You might argue that this should have been in place a while ago, but now that it’s in place, I doubt that any more US investment banks will fall. You can safely assume a 50bp drop in the base rate in the next week, I think. As with the previous drops, I think that we will see little, if any drop in longer-term paper. That increased gradient in the yield curve, combined with the effectively-intentional inflation (their liabilities are largely nominal and a fair fraction of their assets are real), should be enough to recapitalise the banks over time. The new lending facility from the New York Fed seems designed explicitly to give them that time.

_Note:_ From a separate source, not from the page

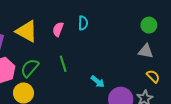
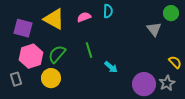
pink semicircle: (58, 29) -> (84, 17), turned 48
gray triangle: (146, 51) -> (154, 29), moved, turned 42
cyan arrow: (98, 82) -> (111, 67), moved

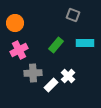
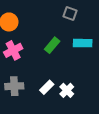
gray cross: (33, 73) -> (14, 86), moved
white cross: (68, 76) -> (67, 90), moved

See also this comment from Deutsche Bank’s Mike Mayo (HT to Calculated Risk):

Lehman is Not Bear. 1) It has more liquidity, 2) It has support among its major counterparties, evidenced by an extension on Friday of a $2B working capital line with 40 banks (one issue w/Bear Stearns [BSC] seems to be that counterparties pulled in lines). 3) Its franchise is more diversified given almost half outside the US and an asset management business that is more than twice as large relative to its size (BSC was more plain vanilla). 4) It has a seasoned and experienced CEO (Bear’s CEO was new). We maintain our Buy rating given a belief that LEH will weather this storm and our estimate of a price to adj. book value ratio of 83%.

The industry issue seems more liquidity than solvency, and LEH protected itself more fully after it’s problems similar to BSC in 1998. At year-end, it had $35B of excess liquidity combined with $63B of free collateral, implying $98B available for liquidity, or $70B more than needed for $28B of unsecured short-term debt (which includes the current portion of long-term debt). While it also has $180B of repo lines, we take comfort that 40 banks extended credit on Friday and believe that some of the repos are likely to be termed at least to some degree.